Is expected to have remarkable effects as in the first embodiment.
Is difficult.

FIG. 4 is a block diagram showing a second embodiment of the present invention. In this embodiment, the amplifiers 61 to 6n provided in the systems of the respective frequency bands are configured as amplifiers having fixed gains and do not perform the AGC control, and only the noise cutters 81 to 8n provided in the systems of the respective frequency bands are used. A configuration for suppressing noise of each system is adopted. As described above, it is clear from the description in the first embodiment that the function as the narrowband receiving apparatus can be obtained by suppressing the noise only by the noise cutter. In this embodiment, an IF amplifier 11 is inserted.

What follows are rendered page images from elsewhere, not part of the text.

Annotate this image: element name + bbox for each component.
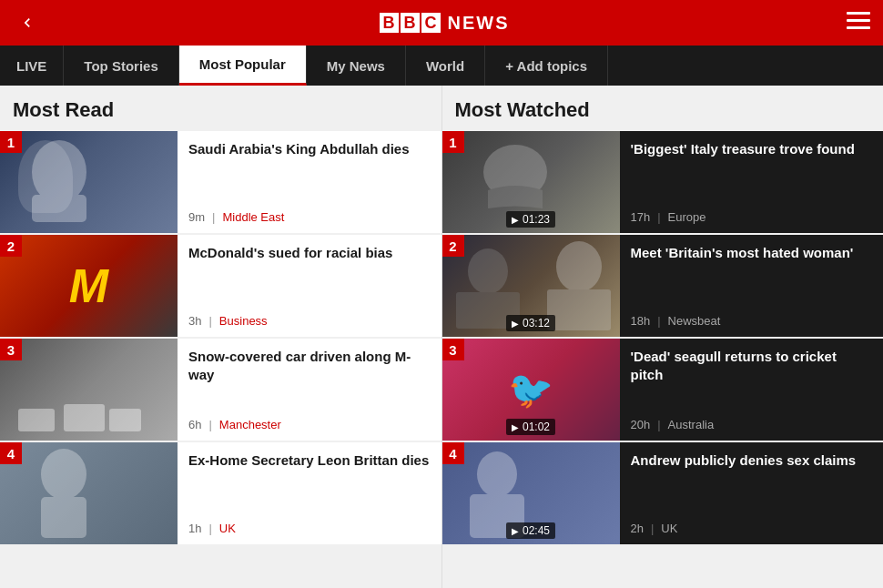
- video-title-1: 'Biggest' Italy treasure trove found: [631, 140, 873, 158]
- svg-rect-14: [547, 289, 611, 330]
- article-title-1: Saudi Arabia's King Abdullah dies: [188, 140, 431, 158]
- most-read-item-2[interactable]: 2 McDonald's sued for racial bias 3h | B…: [0, 235, 442, 337]
- play-icon-1: ▶: [512, 215, 519, 225]
- video-duration-3: ▶ 01:02: [506, 419, 555, 435]
- divider-2: |: [208, 314, 211, 328]
- article-time-2: 3h: [188, 314, 201, 328]
- app-header: B B C NEWS: [0, 0, 883, 46]
- video-duration-2: ▶ 03:12: [506, 315, 555, 331]
- video-meta-2: 18h | Newsbeat: [631, 314, 873, 328]
- article-info-1: Saudi Arabia's King Abdullah dies 9m | M…: [178, 131, 442, 233]
- article-info-4: Ex-Home Secretary Leon Brittan dies 1h |…: [178, 442, 442, 544]
- svg-rect-9: [41, 497, 86, 538]
- article-time-4: 1h: [188, 522, 201, 535]
- play-icon-3: ▶: [512, 422, 519, 432]
- article-category-3: Manchester: [219, 418, 281, 431]
- svg-rect-1: [847, 19, 870, 22]
- article-info-2: McDonald's sued for racial bias 3h | Bus…: [178, 235, 442, 337]
- menu-button[interactable]: [847, 12, 870, 34]
- video-thumbnail-1: 1 ▶ 01:23: [442, 131, 620, 233]
- video-rank-3: 3: [442, 339, 464, 360]
- video-title-3: 'Dead' seagull returns to cricket pitch: [631, 348, 873, 385]
- video-time-3: 20h: [631, 418, 651, 431]
- video-rank-1: 1: [442, 131, 464, 153]
- svg-point-3: [32, 140, 86, 204]
- rank-badge-3: 3: [0, 339, 22, 360]
- bbc-box-c: C: [421, 13, 441, 33]
- rank-badge-4: 4: [0, 442, 22, 464]
- thumbnail-2: 2: [0, 235, 178, 337]
- article-category-4: UK: [219, 522, 236, 535]
- video-title-2: Meet 'Britain's most hated woman': [631, 244, 873, 262]
- main-content: Most Read 1 Saudi Arabia's King Abdullah…: [0, 86, 883, 588]
- video-divider-3: |: [657, 418, 660, 431]
- rank-badge-2: 2: [0, 235, 22, 257]
- thumbnail-1: 1: [0, 131, 178, 233]
- most-watched-item-2[interactable]: 2 ▶ 03:12 Meet 'Britain's most hated wom…: [442, 235, 884, 337]
- video-thumbnail-2: 2 ▶ 03:12: [442, 235, 620, 337]
- svg-rect-0: [847, 12, 870, 15]
- svg-point-8: [41, 449, 86, 500]
- thumbnail-3: 3: [0, 339, 178, 441]
- article-title-4: Ex-Home Secretary Leon Brittan dies: [188, 451, 431, 470]
- most-read-column: Most Read 1 Saudi Arabia's King Abdullah…: [0, 86, 442, 588]
- tab-world[interactable]: World: [406, 46, 485, 86]
- most-watched-item-1[interactable]: 1 ▶ 01:23 'Biggest' Italy treasure trove…: [442, 131, 884, 233]
- video-time-1: 17h: [631, 210, 651, 224]
- svg-rect-5: [18, 409, 55, 431]
- video-meta-3: 20h | Australia: [631, 418, 873, 431]
- back-button[interactable]: [13, 8, 42, 37]
- tab-live[interactable]: LIVE: [0, 46, 64, 86]
- svg-point-13: [556, 241, 602, 292]
- video-info-3: 'Dead' seagull returns to cricket pitch …: [620, 339, 884, 441]
- svg-rect-4: [32, 195, 86, 222]
- article-meta-1: 9m | Middle East: [188, 210, 431, 224]
- video-divider-4: |: [651, 522, 654, 535]
- video-meta-4: 2h | UK: [631, 522, 873, 535]
- svg-rect-7: [109, 409, 141, 431]
- tab-top-stories[interactable]: Top Stories: [64, 46, 178, 86]
- svg-point-11: [468, 248, 508, 294]
- video-time-4: 2h: [631, 522, 644, 535]
- rank-badge-1: 1: [0, 131, 22, 153]
- video-category-2: Newsbeat: [668, 314, 721, 328]
- article-meta-4: 1h | UK: [188, 522, 431, 535]
- article-time-1: 9m: [188, 210, 205, 224]
- video-divider-2: |: [657, 314, 660, 328]
- video-title-4: Andrew publicly denies sex claims: [631, 451, 873, 470]
- play-icon-2: ▶: [512, 319, 519, 329]
- most-watched-item-3[interactable]: 3 🐦 ▶ 01:02 'Dead' seagull returns to cr…: [442, 339, 884, 441]
- divider-1: |: [212, 210, 215, 224]
- svg-rect-6: [64, 404, 105, 431]
- video-duration-1: ▶ 01:23: [506, 211, 555, 228]
- video-info-2: Meet 'Britain's most hated woman' 18h | …: [620, 235, 884, 337]
- tab-add-topics[interactable]: + Add topics: [485, 46, 608, 86]
- article-category-1: Middle East: [222, 210, 284, 224]
- most-watched-item-4[interactable]: 4 ▶ 02:45 Andrew publicly denies sex cla…: [442, 442, 884, 544]
- bbc-box-b: B: [380, 13, 399, 33]
- video-rank-4: 4: [442, 442, 464, 464]
- tab-my-news[interactable]: My News: [307, 46, 406, 86]
- video-duration-4: ▶ 02:45: [506, 522, 555, 539]
- bbc-logo: B B C NEWS: [380, 13, 510, 34]
- thumbnail-4: 4: [0, 442, 178, 544]
- divider-4: |: [208, 522, 211, 535]
- bbc-news-label: NEWS: [448, 13, 510, 34]
- nav-tabs: LIVE Top Stories Most Popular My News Wo…: [0, 46, 883, 86]
- most-watched-title: Most Watched: [442, 86, 884, 131]
- video-category-3: Australia: [668, 418, 715, 431]
- video-category-4: UK: [661, 522, 677, 535]
- most-read-item-3[interactable]: 3 Snow-covered car driven along M-way 6h…: [0, 339, 442, 441]
- divider-3: |: [208, 418, 211, 431]
- tab-most-popular[interactable]: Most Popular: [179, 46, 307, 86]
- bbc-box-b2: B: [401, 13, 420, 33]
- article-title-2: McDonald's sued for racial bias: [188, 244, 431, 262]
- play-icon-4: ▶: [512, 526, 519, 536]
- svg-rect-2: [847, 26, 870, 29]
- article-meta-2: 3h | Business: [188, 314, 431, 328]
- most-read-item-1[interactable]: 1 Saudi Arabia's King Abdullah dies 9m |…: [0, 131, 442, 233]
- video-info-1: 'Biggest' Italy treasure trove found 17h…: [620, 131, 884, 233]
- most-read-item-4[interactable]: 4 Ex-Home Secretary Leon Brittan dies 1h…: [0, 442, 442, 544]
- article-category-2: Business: [219, 314, 268, 328]
- video-rank-2: 2: [442, 235, 464, 257]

FIG. 5 is a block diagram showing a third embodiment of the present invention. Also in this embodiment, in each system, noise is suppressed only by the noise cutters 81 to 8n.
This embodiment is an example in which the present invention is applied not to the superheterodyne system but to the direct reception system. Even with such a configuration, the function as a narrowband receiver can be obtained.

[0015]

As described above, the present invention divides a frequency band to be received into a plurality of narrow frequency bandwidths, amplifies and outputs a signal in a system of any of the frequency bandwidths, and noise suppressed in each Te system odor all frequency bandwidths after performing detection in a system, since the output by synthesizing the output of the system of the frequency bandwidth over which accordingly, receivable frequency band Can be widened, and on the other hand, signals can be received in a narrow band, and there is an effect that it is possible to cope with frequency fluctuations of a received signal and to receive a weak signal clearly.

[Brief description of the drawings]

FIG. 1 is a block diagram of a first embodiment of the present invention.

FIG. 2 is a diagram for explaining a noise suppressing operation in the receiving device of FIG. 1;

FIG. 3 is a block diagram of a reference example of the present invention.

FIG. 4 is a block diagram of a second embodiment of the present invention.

FIG. 5 is a block diagram of a third embodiment of the present invention.

[Explanation of symbols]

 DESCRIPTION OF SYMBOLS 1 Antenna 2 RF amplifier 3 Mixer 4 Distributor 51-5n Band filter 61-6n Amplifier (variable gain amplifier) 71-7n Detector 81-8n Noise cutter 9 Combiner 10 AGC controller

Claims (2)

(57) [Claims] 1. A divider that divides a frequency band to be received into a plurality of narrow frequency bandwidths, a band-pass filter provided in each system of each frequency bandwidth and filtering signals of each system, An amplifier for amplifying the filtered signal, a detector for detecting the amplified signal, a noise cutter for suppressing noise from the detected signal, and a combiner for combining outputs of the respective systems of the respective frequency bandwidths Wherein the setting levels of the noise cutters of the respective systems are set uniformly. 2. A divider for dividing a frequency band to be received into a plurality of narrow frequency bandwidths, a band-pass filter provided in each system of each frequency bandwidth and filtering signals of each system, A variable gain amplifier for amplifying the filtered signal, a detector for detecting the amplified signal, a noise cutter for suppressing noise from the detected signal, and combining the outputs of the respective systems of the respective frequency bandwidths. and combiner, that on the basis of the output level of the synthesizer and an AGC controller for integrally controlling the gain of the variable gain amplifier of each system, said uniformly set the setting level of the system noise cutter A receiving device characterized by the above-mentioned.